Del.icio.us has been one of my favorite "cool tools" for a long time. I save so many websites, blog posts, and information sources for use in...well, everywhere. My procedure for transporting my "Favorites", from my browser, was to upload/download the file to my flashdrive and carry it back and forth to work, when I travel, and to use on multiple computers at home. Not a bad method, but time consuming.
Thank goodness we are moving to the age of less hard drive capacity dependence, and towards storage on the web. Of course, I've been around long enough to NEVER depend on a hard drive, disk, network server, or web-based server to store my precious and/or important data. I always back everything up, regardless of the promises of data storage integrity.

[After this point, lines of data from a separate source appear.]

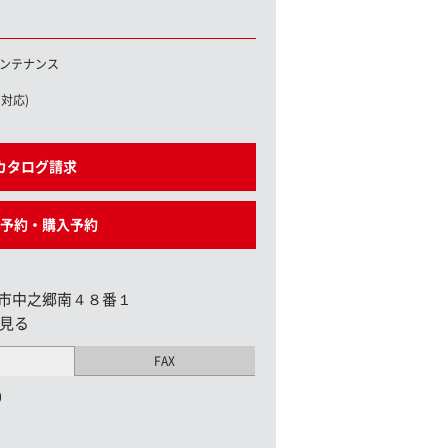
ンテナンス
対応)
カタログ請求
予約・購入予約
市中之郷南４８番１
見る
FAX
0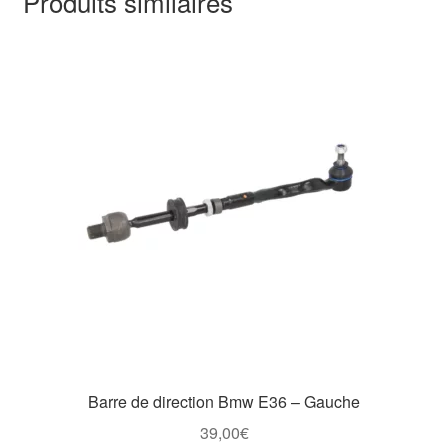
Produits similaires
Barre de direction Bmw E36 – Gauche
39,00
€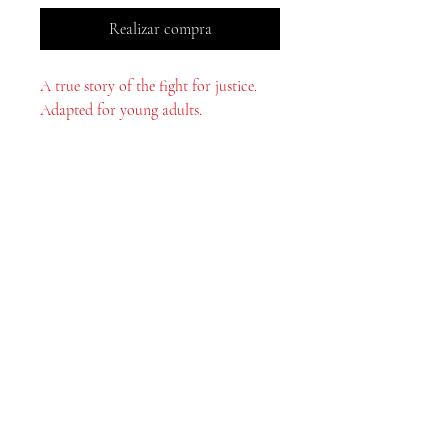
Realizar compra
A true story of the fight for justice.
Adapted for young adults.
Libros MeJah, Inc.
2083 Filadelfia Pike
Claymont, DE 19703
302-793-3424
mejahinc@yahoo.com
Comercio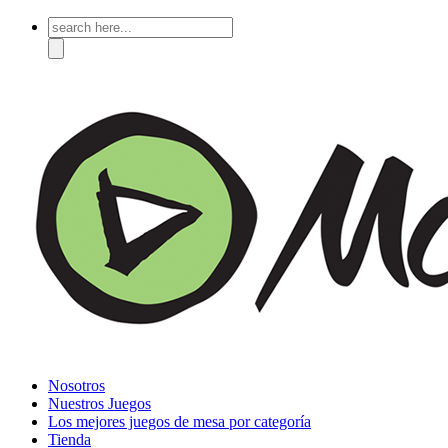
Search
for:
Nosotros
Nuestros Juegos
Los mejores juegos de mesa por categoría
Tienda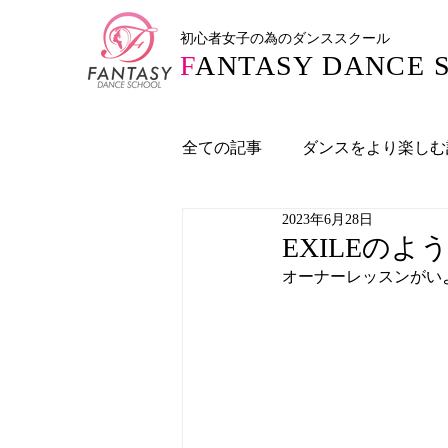
初心者女子の為のダンススクール
F
ANTASY DANCE 
全ての記事
ダンスをより楽しむ
2023年6月28日
RIHO先生の投稿記事
NA
EXILEの
オーナーレッスンがい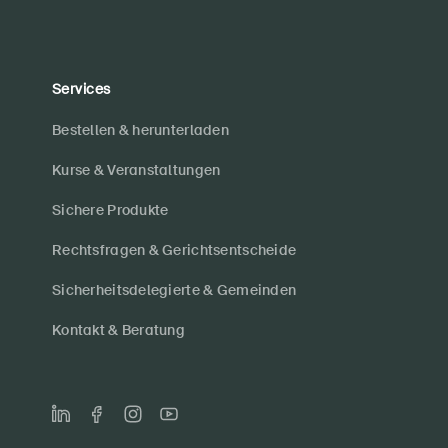
Services
Bestellen & herunterladen
Kurse & Veranstaltungen
Sichere Produkte
Rechtsfragen & Gerichtsentscheide
Sicherheitsdelegierte & Gemeinden
Kontakt & Beratung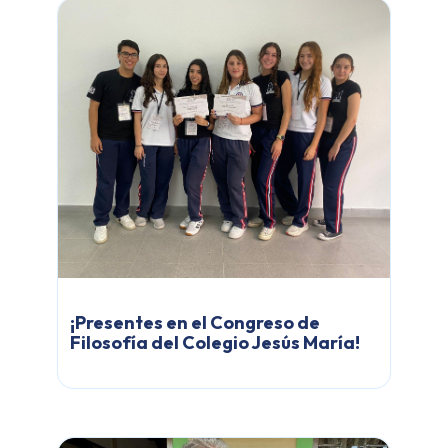
¡Presentes en el Congreso de
Filosofía del Colegio Jesús María!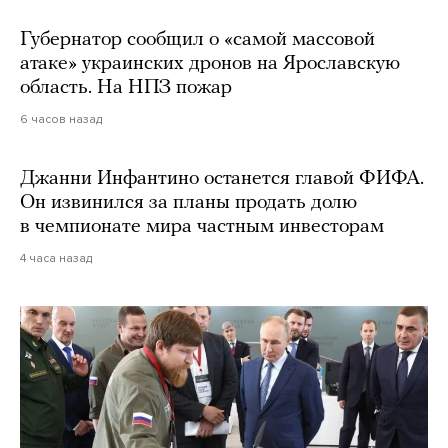
Губернатор сообщил о «самой массовой
атаке» украинских дронов на Ярославскую
область. На НПЗ пожар
6 часов назад
Джанни Инфантино останется главой ФИФА.
Он извинился за планы продать долю
в чемпионате мира частным инвесторам
4 часа назад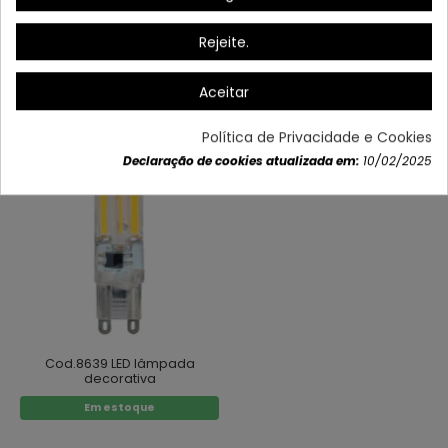
Dados do produto
Rejeite.
Aceitar
Também poderá gostar
Política de Privacidade e Cookies
Declaração de cookies atualizada em:
10/02/2025
Cod.8639 LED lâmpada
decorativa
Em estoque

Del.icio.us has been a godsend. Learning to tag and catergorize has been the key to management of my links. But, links do "die" and/or change, as well. I do want to have active, useful links. I have found a great post,
Absolutely del.icio.us Tools Collection, with lists of official and 3rd party del.icio.us tools for everything: archiving, backing up, cleaning and verifying links, and tools for using del.icio.us on blogs, websites, and other collaborative platforms.
As far as uses in the library...well, there are so many. The first, and most obvious, use is to build a resource of curriculum subject links for students to use in research. Time is probably the only issue -- time to search for useful links to populate a
useful database (to make it valuable enough to discourage "googling") and time to update/maintain. Another use -- teach kids to use it to store their resources for projects, papers, and research. What a great "file cabinet" for all their links -- and, it is something that is portable (school, home, public library, etc.) for them as well.